Redstone Federal Credit Union
- Company type: Credit Union
- Industry: Financial services
- Founded: 1951; 75 years ago
- Headquarters: Huntsville, Alabama, United States
- Area served: North Alabama/Central Tennessee
- Key people: Joseph H. Newberry, President and CEO
- Products: Savings; Checking; Consumer loans; Mortgages; Credit cards; Investments; Insurance; Small business financing; Cash management
- Total assets: $7.5 billion USD
- Number of employees: 1,357 (2025)
- Subsidiaries: Redstone Services Group, LLC; Redstone Title Services
- Website: www.redfcu.org

= Redstone Federal Credit Union =

Credit union based in Huntsville, Alabama

Redstone Federal Credit Union (or RFCU) is an American credit union based in Huntsville, Alabama. Founded in 1951, Redstone is one of Alabama's largest credit union and is federally chartered, regulated and insured through the National Credit Union Administration (NCUA). As of 2021, Redstone Federal Credit Union operated 27 branches across Alabama and Tennessee.

==History==
Redstone opened on November 28, 1951, in order to serve employees of the Redstone Arsenal. The credit union's initial membership consisted of eleven individuals with assets totaling $55.

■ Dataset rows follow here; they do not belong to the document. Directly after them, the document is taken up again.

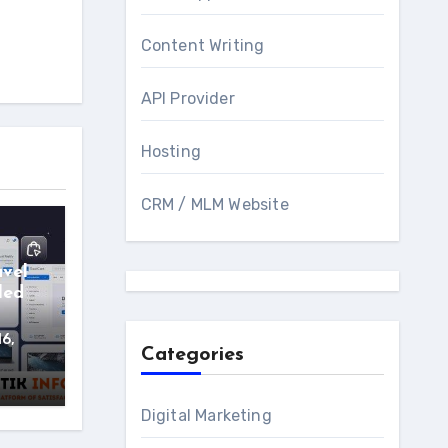
Content Writing
API Provider
Hosting
CRM / MLM Website
avel
led
16,
Categories
Digital Marketing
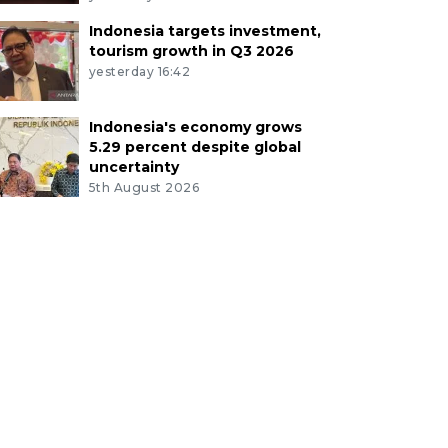
Indonesia targets investment,
tourism growth in Q3 2026
yesterday 16:42
Indonesia's economy grows
5.29 percent despite global
uncertainty
5th August 2026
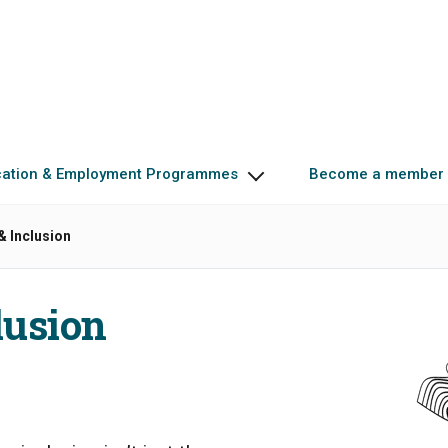
cation & Employment Programmes
Become a member
 & Inclusion
lusion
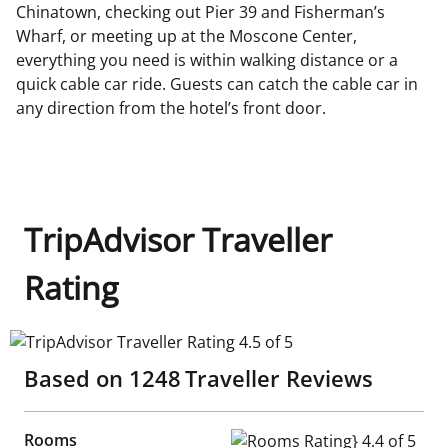
Chinatown, checking out Pier 39 and Fisherman’s
Wharf, or meeting up at the Moscone Center,
everything you need is within walking distance or a
quick cable car ride. Guests can catch the cable car in
any direction from the hotel’s front door.
TripAdvisor Traveller
Rating
TripAdvisor Traveller Rating 4.5 of 5
Based on
1248
Traveller Reviews
Rooms
Rooms Rating} 4.4 of 5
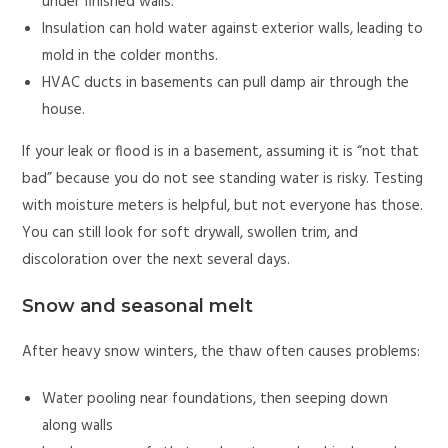
under finished walls.
Insulation can hold water against exterior walls, leading to
mold in the colder months.
HVAC ducts in basements can pull damp air through the
house.
If your leak or flood is in a basement, assuming it is “not that
bad” because you do not see standing water is risky. Testing
with moisture meters is helpful, but not everyone has those.
You can still look for soft drywall, swollen trim, and
discoloration over the next several days.
Snow and seasonal melt
After heavy snow winters, the thaw often causes problems:
Water pooling near foundations, then seeping down
along walls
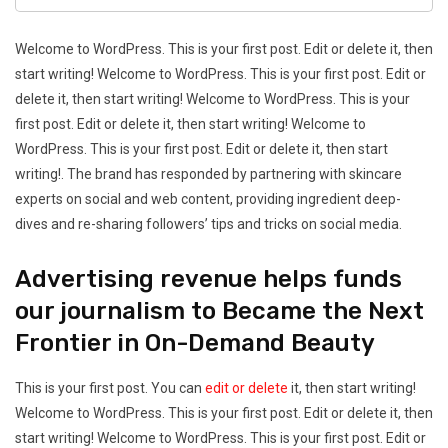
Welcome to WordPress. This is your first post. Edit or delete it, then
start writing! Welcome to WordPress. This is your first post. Edit or
delete it, then start writing! Welcome to WordPress. This is your
first post. Edit or delete it, then start writing! Welcome to
WordPress. This is your first post. Edit or delete it, then start
writing!. The brand has responded by partnering with skincare
experts on social and web content, providing ingredient deep-
dives and re-sharing followers’ tips and tricks on social media.
Advertising revenue helps funds
our journalism to Became the Next
Frontier in On-Demand Beauty
This is your first post. You can
edit or delete
it, then start writing!
Welcome to WordPress. This is your first post. Edit or delete it, then
start writing! Welcome to WordPress. This is your first post. Edit or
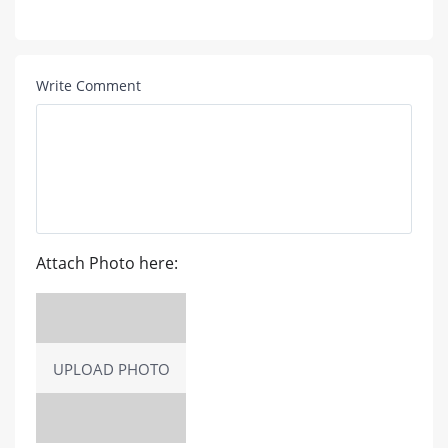
Write Comment
Attach Photo here:
UPLOAD PHOTO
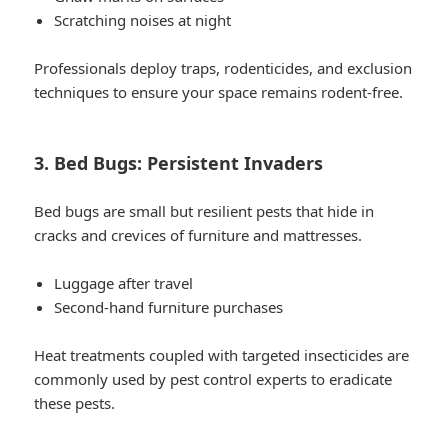
Scratching noises at night
Professionals deploy traps, rodenticides, and exclusion
techniques to ensure your space remains rodent-free.
3. Bed Bugs: Persistent Invaders
Bed bugs are small but resilient pests that hide in
cracks and crevices of furniture and mattresses.
Luggage after travel
Second-hand furniture purchases
Heat treatments coupled with targeted insecticides are
commonly used by pest control experts to eradicate
these pests.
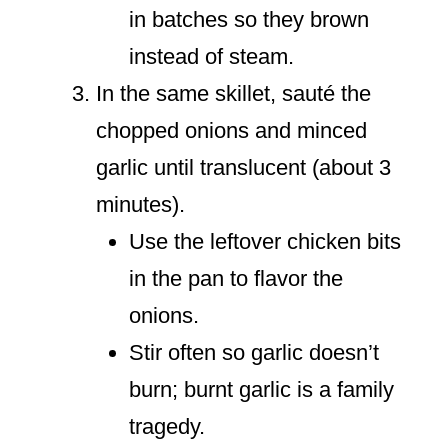
in batches so they brown
instead of steam.
In the same skillet, sauté the
chopped onions and minced
garlic until translucent (about 3
minutes).
Use the leftover chicken bits
in the pan to flavor the
onions.
Stir often so garlic doesn’t
burn; burnt garlic is a family
tragedy.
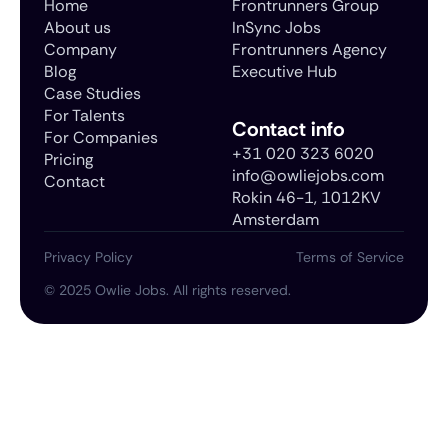
Home
Frontrunners Group
About us
InSync Jobs
Company
Frontrunners Agency
Blog
Executive Hub
Case Studies
For Talents
Contact info
For Companies
+31 020 323 6020
Pricing
info@owliejobs.com
Contact
Rokin 46-1, 1012KV
Amsterdam
Privacy Policy
Terms of Service
©
2025
Owlie Jobs. All rights reserved.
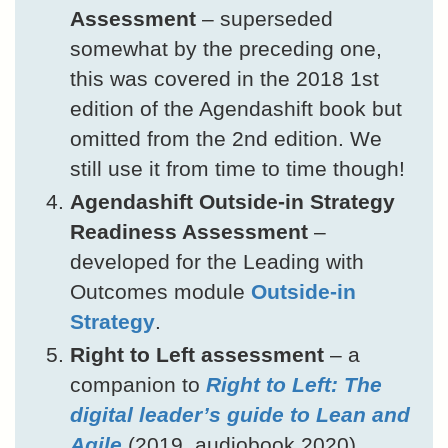
Assessment
– superseded
somewhat by the preceding one,
this was covered in the 2018 1st
edition of the Agendashift book but
omitted from the 2nd edition. We
still use it from time to time though!
Agendashift Outside-in Strategy
Readiness Assessment
–
developed for the Leading with
Outcomes module
Outside-in
Strategy
.
Right to Left assessment
– a
companion to
Right to Left: The
digital leader’s guide to Lean and
Agile
(2019, audiobook 2020)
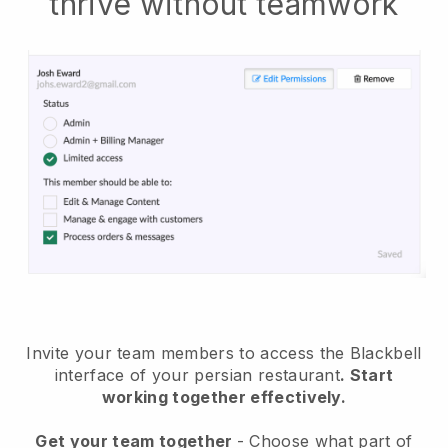
thrive without teamwork
Invite your team members to access the Blackbell
interface of your persian restaurant
. Start
working together effectively.
Get your team together
- Choose what part of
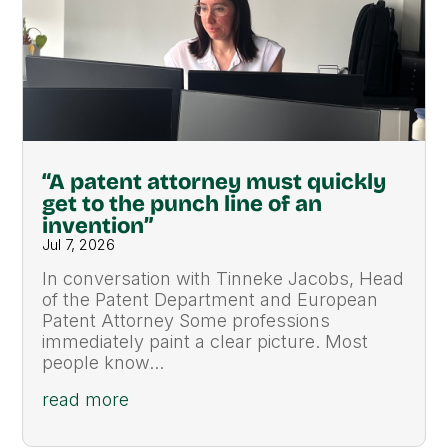
“A patent attorney must quickly
get to the punch line of an
invention”
Jul 7, 2026
In conversation with Tinneke Jacobs, Head
of the Patent Department and European
Patent Attorney Some professions
immediately paint a clear picture. Most
people know...
read more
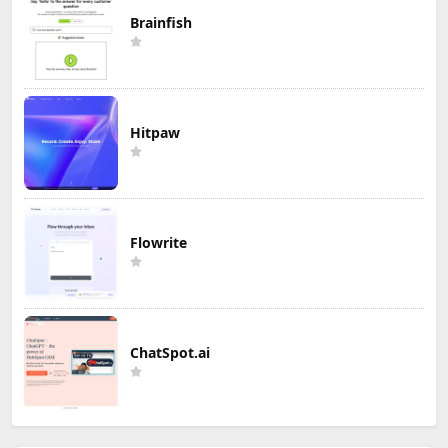
Brainfish
Hitpaw
Flowrite
ChatSpot.ai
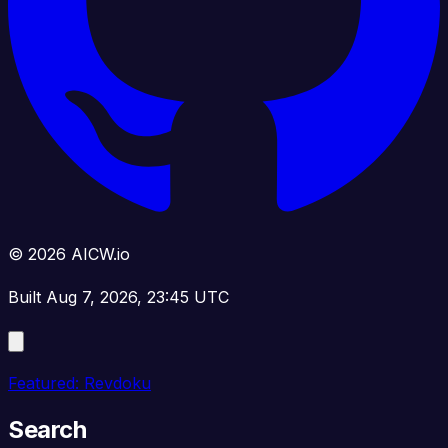
© 2026 AICW.io
Built Aug 7, 2026, 23:45 UTC
Featured: Revdoku
Search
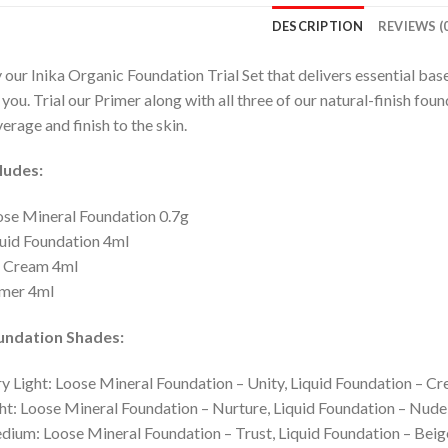
DESCRIPTION
REVIEWS (0
 our Inika Organic Foundation Trial Set that delivers essential base
 you. Trial our Primer along with all three of our natural-finish fou
erage and finish to the skin.
ludes:
se Mineral Foundation 0.7g
uid Foundation 4ml
 Cream 4ml
imer 4ml
undation Shades:
y Light: Loose Mineral Foundation – Unity, Liquid Foundation – 
ht: Loose Mineral Foundation – Nurture, Liquid Foundation – Nud
ium: Loose Mineral Foundation – Trust, Liquid Foundation – Beig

In 2018, Redstone Federal Credit Union was recognized as the Credit Union of the Year by the National Association of Federally Insured Credit Unions.

==Services==
Products and services offered by Redstone Federal Credit Union include savings and checking accounts, small business financing and cash management solutions, and investment and insurance services. The credit union also contains a real estate department which offers mortgage products and home equity loans. Redstone Federal Credit Union members also have access to over 75,000 ATMs located throughout the United States.